I see, realize, and understand that sitting down to write does not have to be a point where I am filled with anxiety and that the experience of anxiety I have often experienced and also feared facing is related to actually creating this and fuelling this throughout my day where I will accept experiences of fear and anxiety to come within me without me actually investigating how and why I have created such a fear/anxiety point in relation to writing where this is then Me Influencing Me where I will instead of investigate the fear/anxiety in the moment it comes up in relation to that future moment when I will be sitting down in the evening to write my daily blog, I will suppress it and push it aside which only support in building up anxiety about the moment and thus more fear and thus more suppression not wanting to face that moment/fear and end up frustrated or caught up in some emotional reaction which in itself I fear, but in not effectively/practically investigating how I create that emotional state but just suppressing the fear when it comes up, I am instead more creating that emotional state.
I commit myself to realize that I do not have to go into an emotional state every-time I write.

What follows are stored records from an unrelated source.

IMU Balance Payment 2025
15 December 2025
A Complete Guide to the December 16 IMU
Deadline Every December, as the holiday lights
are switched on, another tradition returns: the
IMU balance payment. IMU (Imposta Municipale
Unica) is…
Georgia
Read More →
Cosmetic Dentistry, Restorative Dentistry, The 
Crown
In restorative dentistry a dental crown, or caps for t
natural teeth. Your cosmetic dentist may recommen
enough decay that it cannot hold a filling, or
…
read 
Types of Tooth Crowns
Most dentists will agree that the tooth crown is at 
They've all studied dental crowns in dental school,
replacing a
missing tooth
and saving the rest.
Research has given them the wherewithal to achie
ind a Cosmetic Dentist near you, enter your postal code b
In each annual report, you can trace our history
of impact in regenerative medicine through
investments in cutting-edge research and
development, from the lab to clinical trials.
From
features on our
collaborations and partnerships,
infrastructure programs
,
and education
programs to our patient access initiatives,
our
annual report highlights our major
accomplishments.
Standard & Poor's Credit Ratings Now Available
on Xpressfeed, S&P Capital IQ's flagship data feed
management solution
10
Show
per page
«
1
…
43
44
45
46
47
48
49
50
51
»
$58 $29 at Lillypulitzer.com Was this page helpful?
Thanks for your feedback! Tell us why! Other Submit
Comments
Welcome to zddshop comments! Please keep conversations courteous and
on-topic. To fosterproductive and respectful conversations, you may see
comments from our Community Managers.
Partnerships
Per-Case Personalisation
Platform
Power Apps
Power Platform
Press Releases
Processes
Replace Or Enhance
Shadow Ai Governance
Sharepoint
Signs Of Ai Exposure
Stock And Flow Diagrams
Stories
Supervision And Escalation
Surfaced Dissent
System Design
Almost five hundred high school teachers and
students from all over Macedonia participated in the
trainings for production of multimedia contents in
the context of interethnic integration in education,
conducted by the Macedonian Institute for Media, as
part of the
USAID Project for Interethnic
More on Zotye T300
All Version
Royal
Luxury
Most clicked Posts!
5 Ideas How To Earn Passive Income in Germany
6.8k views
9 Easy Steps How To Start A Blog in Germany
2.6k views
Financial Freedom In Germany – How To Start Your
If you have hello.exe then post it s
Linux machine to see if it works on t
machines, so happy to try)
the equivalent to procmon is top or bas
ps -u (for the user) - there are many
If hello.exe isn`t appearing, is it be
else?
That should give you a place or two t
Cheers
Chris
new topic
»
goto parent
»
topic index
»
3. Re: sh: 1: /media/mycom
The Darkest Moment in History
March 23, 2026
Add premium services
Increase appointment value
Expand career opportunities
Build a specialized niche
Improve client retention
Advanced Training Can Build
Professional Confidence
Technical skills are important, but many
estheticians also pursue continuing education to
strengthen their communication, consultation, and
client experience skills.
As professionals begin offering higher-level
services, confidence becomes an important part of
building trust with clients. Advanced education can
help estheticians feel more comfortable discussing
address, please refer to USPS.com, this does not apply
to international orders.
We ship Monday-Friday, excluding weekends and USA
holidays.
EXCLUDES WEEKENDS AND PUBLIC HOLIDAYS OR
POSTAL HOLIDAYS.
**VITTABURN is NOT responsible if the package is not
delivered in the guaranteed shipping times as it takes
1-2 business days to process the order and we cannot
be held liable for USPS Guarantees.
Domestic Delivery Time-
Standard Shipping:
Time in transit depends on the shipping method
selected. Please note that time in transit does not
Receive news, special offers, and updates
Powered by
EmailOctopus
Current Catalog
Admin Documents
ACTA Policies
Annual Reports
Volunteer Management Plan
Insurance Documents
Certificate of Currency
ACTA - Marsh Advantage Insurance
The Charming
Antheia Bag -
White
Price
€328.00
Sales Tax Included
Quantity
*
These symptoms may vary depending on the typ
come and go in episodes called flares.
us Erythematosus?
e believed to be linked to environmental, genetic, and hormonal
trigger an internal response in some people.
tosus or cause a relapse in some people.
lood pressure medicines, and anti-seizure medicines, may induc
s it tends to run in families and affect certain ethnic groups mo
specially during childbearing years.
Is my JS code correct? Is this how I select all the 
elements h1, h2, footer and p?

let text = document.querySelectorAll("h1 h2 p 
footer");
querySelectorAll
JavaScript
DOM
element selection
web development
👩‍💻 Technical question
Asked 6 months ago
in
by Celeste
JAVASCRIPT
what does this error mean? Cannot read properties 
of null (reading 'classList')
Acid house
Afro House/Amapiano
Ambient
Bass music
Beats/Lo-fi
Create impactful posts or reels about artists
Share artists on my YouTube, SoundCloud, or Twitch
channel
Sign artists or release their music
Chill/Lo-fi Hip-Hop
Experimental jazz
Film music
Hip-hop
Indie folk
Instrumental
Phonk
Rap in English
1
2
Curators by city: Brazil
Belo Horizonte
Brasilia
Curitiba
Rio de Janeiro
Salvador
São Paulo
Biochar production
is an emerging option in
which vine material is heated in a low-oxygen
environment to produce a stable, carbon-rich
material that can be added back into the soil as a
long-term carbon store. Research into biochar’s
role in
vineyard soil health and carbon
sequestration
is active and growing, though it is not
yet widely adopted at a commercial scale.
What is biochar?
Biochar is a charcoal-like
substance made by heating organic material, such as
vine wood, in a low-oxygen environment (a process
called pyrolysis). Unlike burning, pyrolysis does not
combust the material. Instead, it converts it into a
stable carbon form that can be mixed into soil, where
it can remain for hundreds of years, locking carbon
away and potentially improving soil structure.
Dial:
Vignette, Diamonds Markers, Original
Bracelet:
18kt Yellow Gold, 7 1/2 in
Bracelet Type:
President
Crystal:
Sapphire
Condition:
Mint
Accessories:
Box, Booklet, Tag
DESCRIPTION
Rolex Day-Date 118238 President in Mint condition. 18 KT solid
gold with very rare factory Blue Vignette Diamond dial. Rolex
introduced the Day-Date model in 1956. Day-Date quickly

I see, realize and understand that I am able to assist and support myself to stabilize myself within my writing process so that it actually become a more enjoyable process and that I “get more” out of it from the perspective of allowing myself to be Here in and as Self Presence and Self Patience as I walk through a point and thus am more able to support myself and develop clarity which does not happen when my daily blog becomes a “nuisance” or something I just want to go over with or trying to run from and so
I commit myself to assist and support myself to within writing, self forgiveness, and self correction and practical self investigation into and on the point of how I am creating my overall experience of myself within writing my daily blog, assist and support myself to transform Myself within writing from being an emotional, anxious, nervous, rushing Self, to being Here, Stable in and as breath the entire process of writing where I slow myself down so that I can actually follow my fingers on the keyboard equal and one instead of getting ahead of myself which I see is another point of when the mind takes over and so thus breathe and be patient with me as I slow myself down and write my blog so to support me to stop my pattern of becoming emotionally possessed leading up to and when I finally decide to sit down and write my daily blog.